10 Fun Facts About The American Flag You Probably Didn’t Know
Do You Know These Fun Facts About The American Flag?
You probably DO know the flag of the United States of America is one of the world’s most recognized symbols. It’s also one of the most beautifully designed. From a brand perspective, it has outlasted any other American design.
Our flag was first adopted in 1777, and it has a long history of fun and quirky facts. To celebrate the 4th and our love of all things American, we’re sharing some fun facts about The American Flag, and just a few of the many ways the design has been used. Technically, none of these designs are legal, but they sure are fun.
1. Its Proper Name
The correct way to refer to the flag is ‘Flag of the United States of America.’ Any other name is a nickname, including ‘The American Flag”.
2. Popular Nicknames for Our Flag
Our national flag has been around for 238 years. In that time it’s managed to pick up a few different monikers.
- The Star Spangled Banner
- Stars and Stripes
- The American Flag
- Old Glory
- Red, White and Blue
3. 13 Stripes and 50 Stars
Our national flag has 13 stripes and 50 stars. In 1818, Congress established rules around how many stars and stripes should appear on the flag.
There should always be 13 stripes. These stripes represent the original 13 British colonies that declared independence from Great Britain in 1776. The number of stars should always represent the number of states. There are currently 50 states, hence the 50 stars. Wonder how they will be rearranged if we annex another state?
4. This Version is the 27th
The current flag is the 27th version of our national flag. The flag has changed over the years to reflect the number of states that make up the whole of the United States.
With the exception of one version of the flag that had 15 stripes, the flag has always had 13 stripes. I guess they realized if they kept adding stripes, it just wouldn’t work. Early example of graphic design at work.
5. Standardized Rules
In a bid to standardize the flag (some states rearranged the stars out of the grid format), President Taft introduced regulated proportions and standardization rules.

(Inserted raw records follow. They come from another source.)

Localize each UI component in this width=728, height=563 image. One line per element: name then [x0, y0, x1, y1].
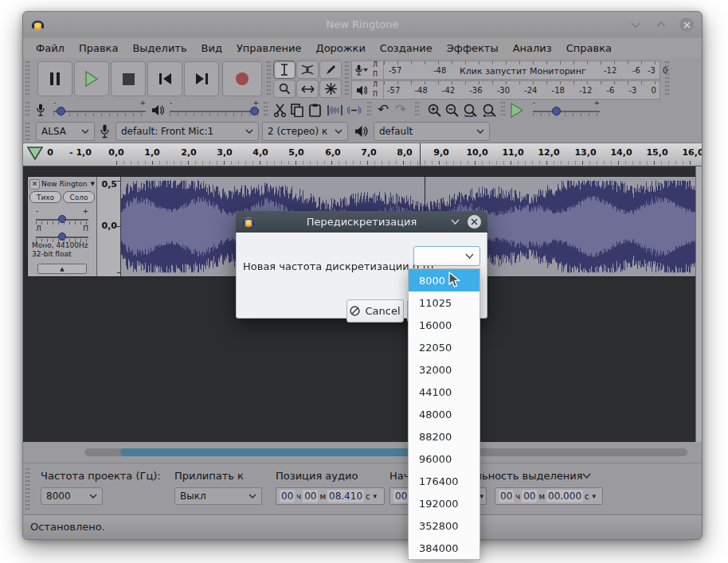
- maximize-button[interactable]: [654, 18, 668, 32]
- playback-device-select[interactable]: default: [374, 122, 490, 141]
- pause-button[interactable]: [37, 61, 72, 96]
- toolbar-grip[interactable]: [25, 61, 29, 96]
- menu-effects[interactable]: Эффекты: [440, 40, 506, 57]
- menu-analyze[interactable]: Анализ: [506, 40, 559, 57]
- zoom-fit-button[interactable]: [480, 102, 498, 118]
- skip-to-end-button[interactable]: [184, 61, 219, 96]
- copy-button[interactable]: [289, 102, 305, 118]
- zoom-to-selection-button[interactable]: [461, 102, 479, 118]
- track-collapse-button[interactable]: ▲: [37, 264, 87, 274]
- vertical-scale-ruler[interactable]: 0,5 0,0: [97, 177, 121, 276]
- time-digits[interactable]: 00: [280, 490, 295, 502]
- solo-button[interactable]: Соло: [63, 191, 95, 203]
- play-button[interactable]: [74, 61, 109, 96]
- toolbar-grip[interactable]: [665, 61, 669, 96]
- stop-button[interactable]: [111, 61, 146, 96]
- menu-tracks[interactable]: Дорожки: [309, 40, 373, 57]
- timeline-ruler[interactable]: 0 - 1,0 0,0 1,0 2,0 3,0 4,0 5,0 6,0 7,0 …: [23, 143, 702, 166]
- toolbar-grip[interactable]: [345, 61, 349, 96]
- slider-thumb[interactable]: [250, 107, 259, 115]
- rate-option[interactable]: 384000: [409, 537, 479, 559]
- rate-option[interactable]: 11025: [409, 291, 479, 314]
- paste-button[interactable]: [307, 102, 323, 118]
- time-digits[interactable]: 00: [303, 490, 318, 502]
- audio-host-select[interactable]: ALSA: [36, 122, 95, 141]
- cut-button[interactable]: [272, 102, 288, 118]
- draw-tool-button[interactable]: [319, 61, 342, 79]
- toolbar-grip[interactable]: [264, 102, 268, 118]
- play-at-speed-button[interactable]: [507, 101, 526, 119]
- slider-thumb[interactable]: [552, 107, 561, 115]
- menu-select[interactable]: Выделить: [125, 40, 194, 57]
- time-shift-tool-button[interactable]: [296, 80, 319, 98]
- dialog-close-button[interactable]: [468, 215, 481, 229]
- field-menu-icon[interactable]: ▾: [374, 492, 378, 500]
- multi-tool-button[interactable]: [319, 80, 342, 98]
- field-menu-icon[interactable]: ▾: [479, 492, 483, 500]
- close-button[interactable]: [679, 18, 694, 32]
- audio-position-field[interactable]: 00 ч 00 м 08.410 с ▾: [276, 487, 385, 505]
- slider-thumb[interactable]: [58, 233, 66, 240]
- time-digits[interactable]: 00: [522, 490, 537, 502]
- redo-button[interactable]: ↷: [393, 101, 409, 117]
- rate-option[interactable]: 44100: [409, 381, 479, 403]
- playback-volume-slider[interactable]: - +: [170, 106, 259, 117]
- zoom-in-button[interactable]: [426, 102, 442, 118]
- field-menu-icon[interactable]: ▾: [593, 492, 597, 500]
- playback-speed-slider[interactable]: - +: [533, 106, 600, 117]
- track-name[interactable]: New Rington: [41, 180, 89, 188]
- chevron-down-icon[interactable]: [581, 471, 592, 480]
- rate-option[interactable]: 192000: [409, 492, 479, 514]
- slider-thumb[interactable]: [57, 107, 65, 115]
- recording-device-select[interactable]: default: Front Mic:1: [115, 122, 259, 141]
- pinned-playhead-toggle[interactable]: [26, 146, 44, 161]
- toolbar-grip[interactable]: [25, 123, 29, 140]
- zoom-out-button[interactable]: [444, 102, 460, 118]
- silence-audio-button[interactable]: [345, 102, 362, 118]
- menu-transport[interactable]: Управление: [229, 40, 309, 57]
- rate-option[interactable]: 88200: [409, 425, 479, 448]
- snap-to-select[interactable]: Выкл: [174, 487, 262, 505]
- menu-view[interactable]: Вид: [194, 40, 229, 57]
- dialog-minimize-button[interactable]: [451, 219, 460, 225]
- selection-tool-button[interactable]: [273, 61, 296, 79]
- dialog-titlebar[interactable]: Передискретизация: [236, 211, 487, 233]
- toolbar-grip[interactable]: [501, 102, 505, 118]
- menu-edit[interactable]: Правка: [72, 40, 125, 57]
- selection-length-field[interactable]: 00 ч 00 м 00.000 с ▾: [495, 487, 603, 505]
- skip-to-start-button[interactable]: [147, 61, 182, 96]
- cancel-button[interactable]: Cancel: [346, 299, 404, 323]
- toolbar-grip[interactable]: [367, 102, 371, 118]
- mute-button[interactable]: Тихо: [29, 191, 61, 203]
- menu-file[interactable]: Файл: [29, 40, 72, 57]
- menu-help[interactable]: Справка: [559, 40, 619, 57]
- titlebar[interactable]: New Ringtone: [23, 12, 702, 38]
- minimize-button[interactable]: [628, 18, 643, 32]
- toolbar-grip[interactable]: [25, 468, 29, 510]
- trim-audio-button[interactable]: [326, 102, 343, 118]
- vertical-scrollbar[interactable]: [695, 166, 702, 442]
- slider-thumb[interactable]: [58, 215, 66, 223]
- rate-option[interactable]: 22050: [409, 336, 479, 358]
- rate-option[interactable]: 16000: [409, 314, 479, 336]
- recording-channels-select[interactable]: 2 (стерео) к: [262, 122, 348, 141]
- project-rate-select[interactable]: 8000: [41, 487, 103, 505]
- rate-option[interactable]: 8000: [409, 269, 479, 291]
- scrollbar-thumb[interactable]: [120, 448, 447, 456]
- new-rate-combobox[interactable]: [413, 246, 480, 266]
- time-digits[interactable]: 00: [393, 490, 409, 502]
- playback-meter[interactable]: Л П -57 -48 -42 -36 -30 -24 -18 -12 -6 -…: [351, 80, 660, 100]
- menu-generate[interactable]: Создание: [373, 40, 440, 57]
- zoom-tool-button[interactable]: [273, 80, 296, 98]
- time-digits[interactable]: 00: [499, 490, 514, 502]
- track-close-button[interactable]: ✕: [29, 179, 40, 190]
- toolbar-grip[interactable]: [415, 102, 419, 118]
- toolbar-grip[interactable]: [267, 61, 271, 96]
- rate-option[interactable]: 48000: [409, 403, 479, 425]
- undo-button[interactable]: ↶: [375, 101, 391, 117]
- rate-option[interactable]: 176400: [409, 470, 479, 492]
- envelope-tool-button[interactable]: [296, 61, 319, 79]
- recording-meter[interactable]: Л П -57 -48 Клик запустит Мониторинг -12…: [351, 61, 660, 80]
- gain-slider[interactable]: - +: [34, 213, 90, 226]
- toolbar-grip[interactable]: [25, 102, 29, 118]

One of these rules was that the stars must be positioned with a single point facing upward. Makes sense if you think about what would happen if they weren’t.
6. There are Official Colors
There are also some rules around the colors of the flag. This is a great early example of brand standards. The colors are very specific shades. The three colors are:
2. Old Glory Red
3. Old Glory Blue (hence the nickname Old Glory).
7. It’s The First Flag To Last More Than 50 Years
The flag was last updated in 1959 when Hawaii joined the United States. The current version of the flag is the longest running version of the flag. It came into official use in 1960 and is the first flag design to have lasted more than 50 years.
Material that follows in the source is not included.